The hub performs multiple functions for us and the patients. It does an initial every time a prescription comes in, they do an initial benefits investigation, so that helps smooth the process for the patient and the doctor’s office. They then farm it out to the specialty pharmacies, so that it is seamless going on in the background. If there are checkboxes that need to be checked for a given reimbursement party or a given insurer, they will inform the doctor’s office of that, they’ll inform the patient. We will supplement that with our regional reimbursement directors, who are Acorda employees, they’re out in the field.
And when there are specific issues that come up or questions, they supplement the hub. And they are in touch directly with the hub. They’re in touch directly with the physicians offices. And they help to hopefully smooth the communications and make sure that things are being processed as quickly and effectively as possible. So it’s a whole ecosystem that we have set up with the entire purpose is to make the whole reimbursement and prescription process as easy as possible for the patients and the physicians under whatever the circumstances are.
Excellent, thank you for that detail. And one final question just on the pipeline. I’m looking mechanistically at CVT-427,wondering if it’s expected to have any therapeutic utility in patients who might have already failed at one prior triptan?
So just to maybe clarified that. First of all, we’re not calling it CVT-427 anymore. And actually, thank you for the opportunity to clarify for everybody. That was very specific to the zolmitriptan formation that we had in the clinic just for everyone’s recollection. The good news was, we showed that we got to maximal plasma concentration within an average of 11 minutes, so that was around what an injectable dose. So that was fantastic. The less good news, which is requiring the reformulation, was that in susceptible populations, we were seeing laboratory or diagnostic evidence of bronchoconstriction, enough that and we didn’t feel that we could move forward with that particular formulation.

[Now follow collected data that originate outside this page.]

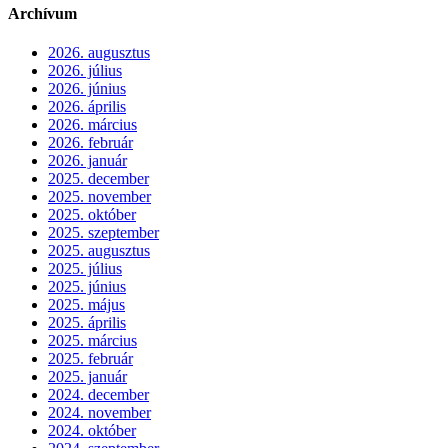
Archívum
2026. augusztus
2026. július
2026. június
2026. április
2026. március
2026. február
2026. január
2025. december
2025. november
2025. október
2025. szeptember
2025. augusztus
2025. július
2025. június
2025. május
2025. április
2025. március
2025. február
2025. január
2024. december
2024. november
2024. október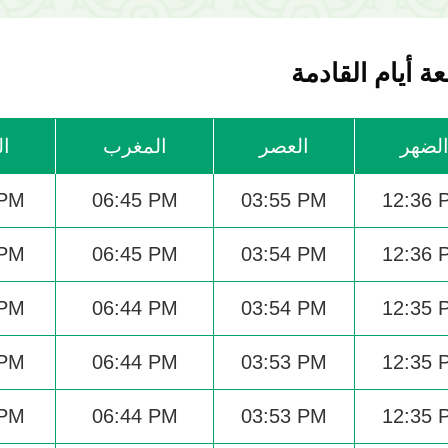
ة أيام القادمة
لضهر
العصر
المغرب
ال
 PM
06:45 PM
03:55 PM
12:36 
 PM
06:45 PM
03:54 PM
12:36 
 PM
06:44 PM
03:54 PM
12:35 
 PM
06:44 PM
03:53 PM
12:35 
 PM
06:44 PM
03:53 PM
12:35 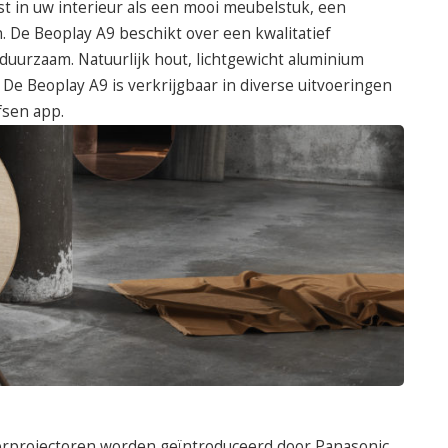
t in uw interieur als een mooi meubelstuk, een
. De Beoplay A9 beschikt over een kwalitatief
duurzaam. Natuurlijk hout, lichtgewicht aluminium
 De Beoplay A9 is verkrijgbaar in diverse uitvoeringen
fsen app.
serprojectoren worden geïntroduceerd door Panasonic.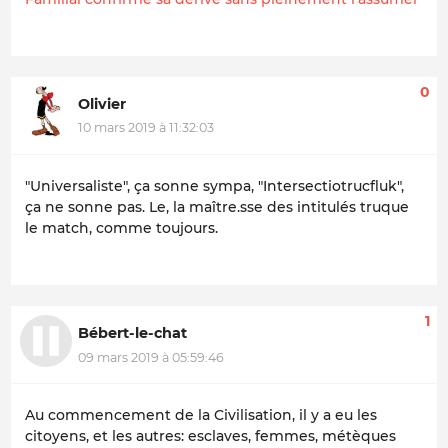
0
Olivier
10 mars 2019 à 11:32:03
"Universaliste", ça sonne sympa, "Intersectiotrucfluk",
ça ne sonne pas. Le, la maître.sse des intitulés truque
le match, comme toujours.
1
Bébert-le-chat
09 mars 2019 à 05:59:46
Au commencement de la Civilisation, il y a eu les
citoyens, et les autres: esclaves, femmes, métèques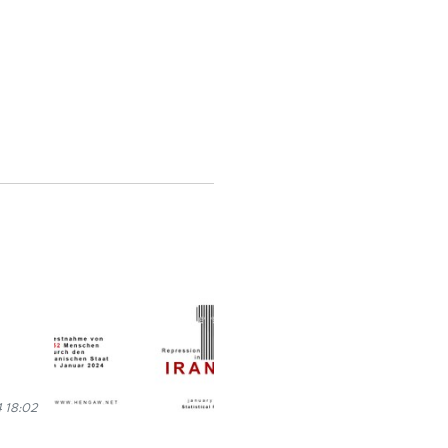
 18:02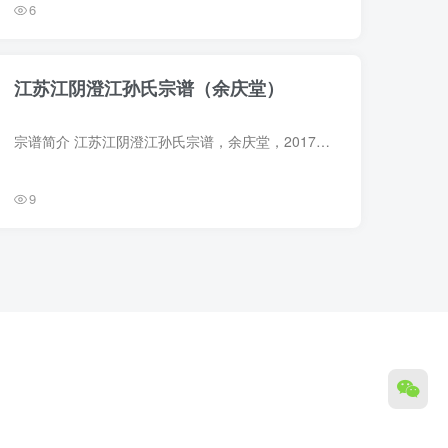
6
江苏江阴澄江孙氏宗谱（余庆堂）
宗谱简介 江苏江阴澄江孙氏宗谱，余庆堂，2017年孙永华、孙品元、朱锡生等纂修，19册。本谱无卷6、7，未编，非缺卷。始迁祖孙子林，字祖林，元末自江苏常熟跨塘桥迁江阴大桥之左。子五：分启仁...
9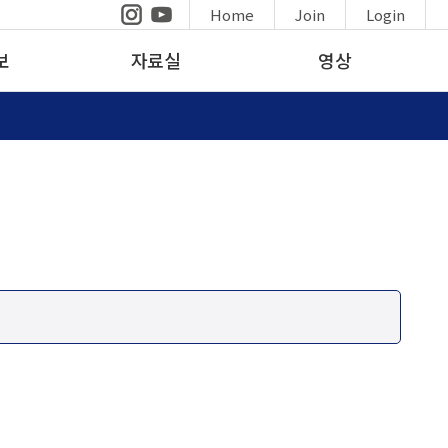
Home
Join
Login
보
자료실
영상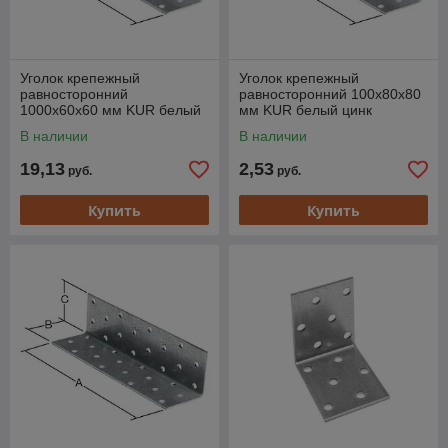
Уголок крепежный
Уголок крепежный
равносторонний
равносторонний 100х80х80
1000х60х60 мм KUR белый
мм KUR белый цинк
цинк STARFIX
STARFIX
В наличии
В наличии
19,13
2,53
руб.
руб.
Купить
Купить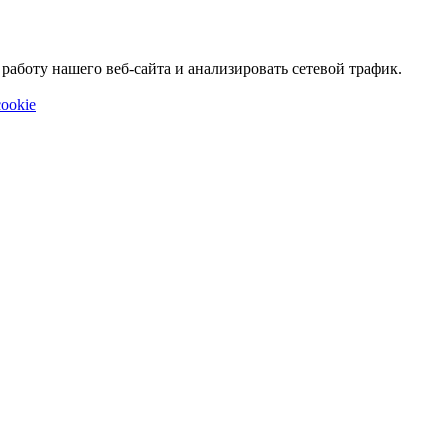
аботу нашего веб-сайта и анализировать сетевой трафик.
ookie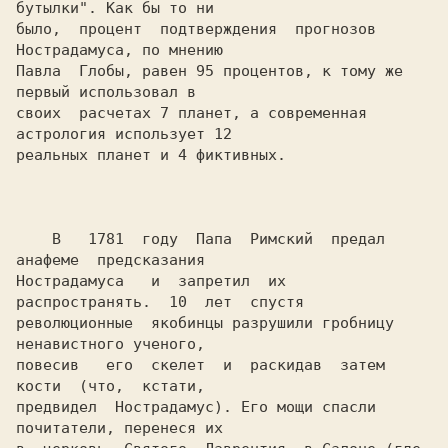
бутылки". Как бы то ни

было,  процент  подтверждения  прогнозов 
Нострадамуса, по мнению

Павла  Глобы, равен 95 процентов, к тому же 
первый использовал в

своих  расчетах 7 планет, а современная 
астрология использует 12

реальных планет и 4 фиктивных.

    В   1781  году  Папа  Римский  предал  
анафеме  предсказания

Нострадамуса   и  запретил  их  
распространять.  10  лет  спустя

революционные  якобинцы разрушили гробницу 
ненавистного ученого,

повесив   его  скелет  и  раскидав  затем  
кости  (что,  кстати,

предвидел  Нострадамус). Его мощи спасли 
почитатели, перенеся их
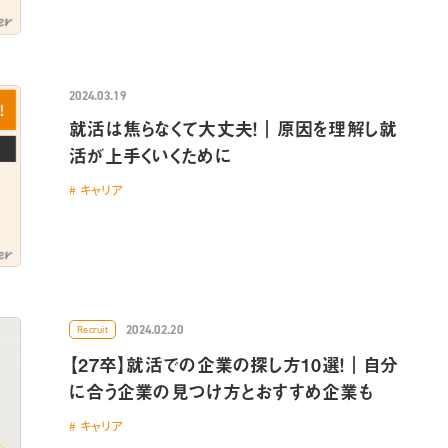
2024.03.19
就活は焦らなくて大丈夫！｜原因を理解し就
活が上手くいくために
キャリア
2024.02.20
Recruit
【27卒】就活での企業の探し方10選！｜自分
に合う企業の見つけ方とおすすめ企業も
キャリア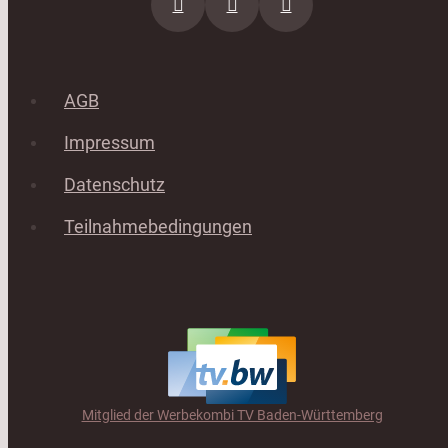
AGB
Impressum
Datenschutz
Teilnahmebedingungen
Mitglied der Werbekombi TV Baden-Württemberg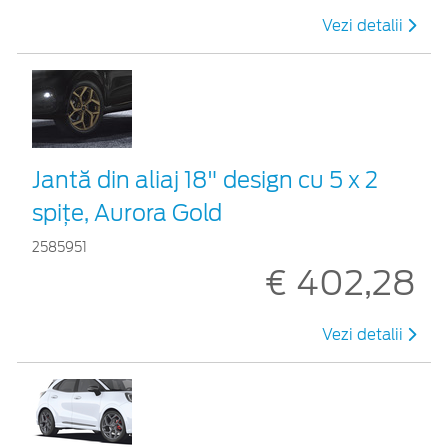
Vezi detalii
Jantă din aliaj 18" design cu 5 x 2
spițe, Aurora Gold
2585951
€ 402,28
Vezi detalii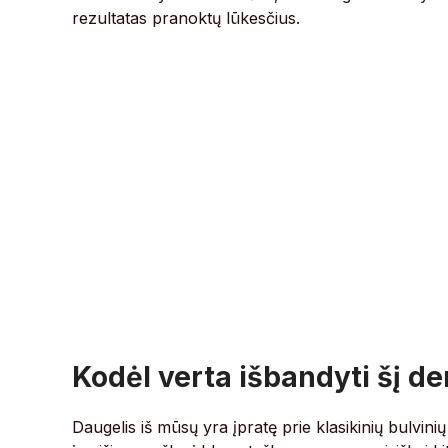
rezultatas pranoktų lūkesčius.
Kodėl verta išbandyti šį de
Daugelis iš mūsų yra įpratę prie klasikinių bulvini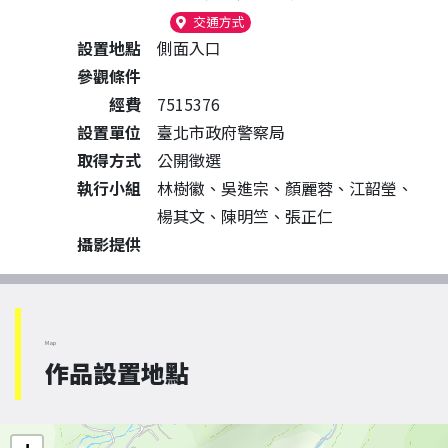
（另開新視窗）
交通方式
設置地點
側面入口
參觀條件
經費
7515376
設置單位
臺北市政府警察局
取得方式
公開徵選
執行小組
林樹徽、吳進宗、顏麗蓉、江韶瑩、
楊其文、陳明竺、張正仁
攝影提供
Map
作品設置地點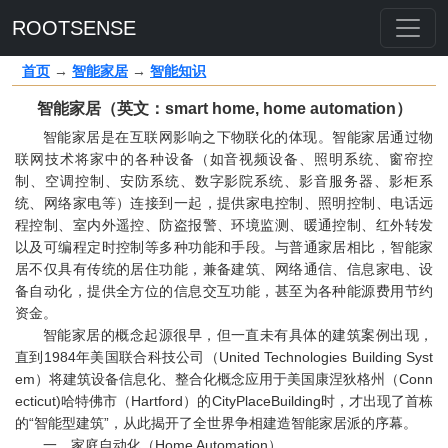
ROOTSENSE
首页
→
智能家居
→
智能知识
智能家居（英文：smart home, home automation）
智能家居是在互联网影响之下物联化的体现。智能家居通过物
联网技术将家中的各种设备（如音视频设备、照明系统、窗帘控
制、空调控制、安防系统、数字影院系统、影音服务器、影柜系
统、网络家电等）连接到一起，提供家电控制、照明控制、电话远
程控制、室内外遥控、防盗报警、环境监测、暖通控制、红外转发
以及可编程定时控制等多种功能和手段。与普通家居相比，智能家
居不仅具有传统的居住功能，兼备建筑、网络通信、信息家电、设
备自动化，提供全方位的信息交互功能，甚至为各种能源费用节约
资金。
智能家居的概念起源很早，但一直未有具体的建筑案例出现，
直到1984年美国联合科技公司（United Technologies Building Syst
em）将建筑设备信息化、整合化概念应用于美国康涅狄格州（Conn
ecticut)哈特佛市（Hartford）的CityPlaceBuilding时，才出现了首栋
的“智能型建筑”，从此揭开了全世界争相建造智能家居派的序幕。
一、家庭自动化
（Home Automation）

What we are doing now as really belt and suspenders is we are looking at triptans and we are looking at a couple of other classes and molecule that we know we can formulate and we already know we can formulate them. And our goal is hopefully to be able to select one of them that performs the best in our preclinical testing, and move that back into the clinic. It will have a different number designator at that time.
Excellent. Thank you for the clarity. And I appreciate the time with question.
There are no further questions at this time. I will now turn the call back over to the presenters.
All right. Great. Well, thank you everyone, for joining us, and we certainly look forward to keeping you posted as we launch INBRIJA. Bye, and have a great evening.
And this concludes today’s conference call. You may now disconnect.